Julie Stahl lost her 18-year-old son two years ago when he was hit head-on by another driver who was high on drugs. She was (and is) devastated, of course, but found no comfort in the religious platitudes she received from people — things like “God has a plan for us all” or “He’s looking down on you and keeping you safe” or “Your son will be waiting for you in heaven.”
That led Julie to write a powerful piece entitled, “Don’t Inject Your Religious Beliefs In My Grief“…
To an atheist like me, these aphorisms are loaded with offense. They feel presumptuous, taking for granted a shared belief in a higher power and an afterlife. They are also condescending. After all, if I believed in a god and/or a heaven, wouldn’t it have already occurred to me to take comfort from my faith in these? They insult my intelligence, all of them being childishly simplistic and illogical. No. 5, for example, would have me believe my son has become an angel who will watch over me. I guess I’m not supposed to wonder where his angel was (my mother, for instance, who adored him and died 10 years ago), when he needed one. Why would I get one, but he would not? As for him waiting for me in heaven, if I thought that were the case, do you think I’d still be here? I would have committed suicide days, perhaps even hours, after he was killed.
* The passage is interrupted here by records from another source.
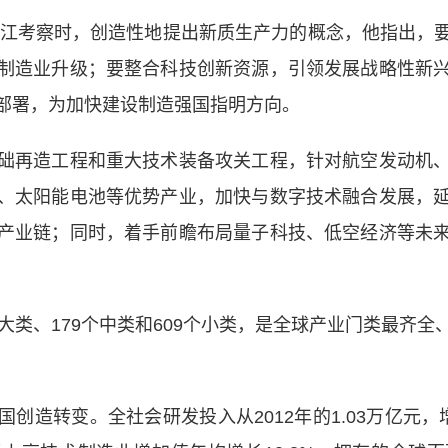
江考察时，创造性地提出新质生产力的概念，他指出，
制造业升级；要整合科技创新资源，引领发展战略性新
部署，为加快建设制造强国指明方向。
再造工程和重大技术装备攻关工程，针对航空发动机、
、太阳能电池等优势产业，加快与数字技术融合发展，
产业链；同时，着手前瞻布局量子科技、低空经济等未
类、179个中类和609个小类，是全球产业门类最齐全
转变。全社会研发投入从2012年的1.03万亿元，增长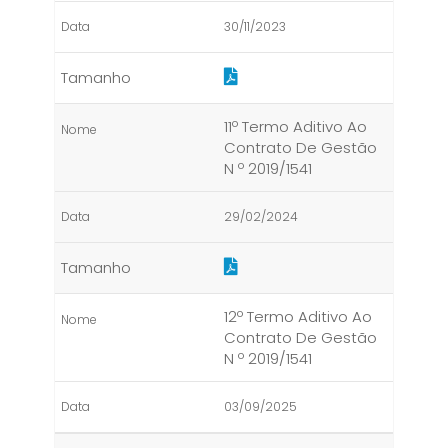
30/11/2023
11º Termo Aditivo Ao
Contrato De Gestão
N º 2019/1541
29/02/2024
12º Termo Aditivo Ao
Contrato De Gestão
N º 2019/1541
03/09/2025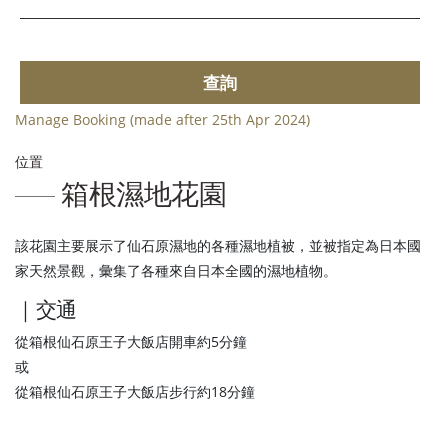
查詢
Manage Booking (made after 25th Apr 2024)
位置
箱根濕地花園
該花園主要展示了仙石原濕地的各種濕地植被，並被指定為日本國
家天然景觀，彙集了各種來自日本全國的濕地植物。
｜交通
從箱根仙石原王子大飯店開車約5分鐘
或
從箱根仙石原王子大飯店步行約18分鐘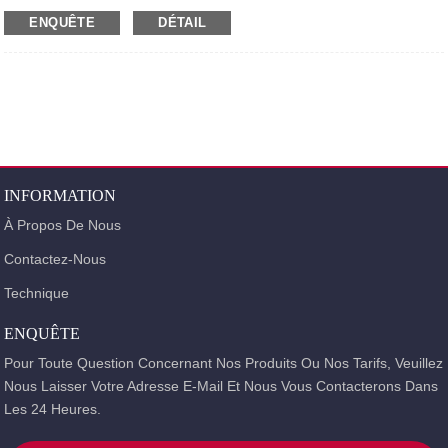
ENQUÊTE
DÉTAIL
INFORMATION
À Propos De Nous
Contactez-Nous
Technique
ENQUÊTE
Pour Toute Question Concernant Nos Produits Ou Nos Tarifs, Veuillez
Nous Laisser Votre Adresse E-Mail Et Nous Vous Contacterons Dans
Les 24 Heures.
Julie goes on to include a list of things you can say to someone who is grieving the loss of a loved one…
If you can’t say any of these things, it’s OK to say nothing. You can even say, “I realize there is nothing I can say.” That is profoundly more helpful, honest and comforting than the empty, “God has a reason for everything.” Life is random. Death is random. And unless you die painlessly in your sleep at a ripe old age, it rarely makes sense. Nothing you can say to me in the wake of my child’s death is going to have it make sense.
The bottom line is you can’t fix me, no matter what you say or do. There are no magic words that will ease my sorrow. If I’m lucky, the passage of time and the loving, happy memories I have of my son will rise to the surface of my heart and crowd out the anger at the man who killed him, the guilt for not being able to protect my child from harm, the remorse for not doing something I might have done that could have changed the course of events that day. If you really want to help, then offer to help, or say something that draws on your humanity, my humanity, and the fact that we are all in this thing called “life” together.